— Спасибо, что осталась со мной. — Голос Генриха прервал мои мысли.
Он не переставал целовать мои руки и повторять эту самую фразу в тот день, когда Эрнст отправился в Австрию, а я отказалась ехать с ним. Эрнст ни с кем в РСХА официально не прощался, а потому его отъезд остался для многих сотрудников тайной на несколько дней. Генрих узнал о его отъезде только спустя несколько часов, от Отто; можно и не объяснять, что мой бедный муж решил, что Эрнст наверняка забрал меня с собой, и немедленно бросился к нам в дом, где нашёл меня, сидящей у стены и уставившейся в пространство, проведя в таком положении бог знает сколько.
Он тогда встал передо мной на колени и начал благодарить меня за мою преданность, просить прощения за то, что вообще втянул меня во все свои шпионские игры и позволил мне рисковать своей жизнью, и обещать, что отныне он будет заботиться обо мне и ребёнке как никогда раньше, что всё это скоро закончится, и что мы начнём новую и очень счастливую жизнь вместе, в Нью-Йорке.
Я тогда невольно поморщилась от ощущения какого-то извращённого дежавю, только на этот раз другой мужчина произносил до боли знакомые слова.

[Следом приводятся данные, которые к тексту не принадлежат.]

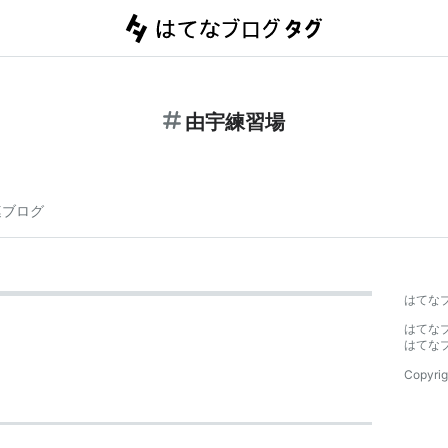
由宇練習場
連ブログ
はてな
はてな
はてな
Copyrig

Я заставила себя посмотреть Генриху в глаза и твёрдо напомнила себе, что это не какой-то «другой мужчина», а мой муж, которого я поклялась любить, почитать и кому обещала хранить верность; с кем должна была делить все горести и радости, в болезни и здравии, пока смерть не разлучит нас. С того самого момента я поклялась себе, что он будет единственным мужчиной в моей жизни, как оно и должно было быть с самого начала.
— Ну куда бы я делась, глупый? — Я мягко провела пальцами по его небритой щеке. — Ты же мой муж.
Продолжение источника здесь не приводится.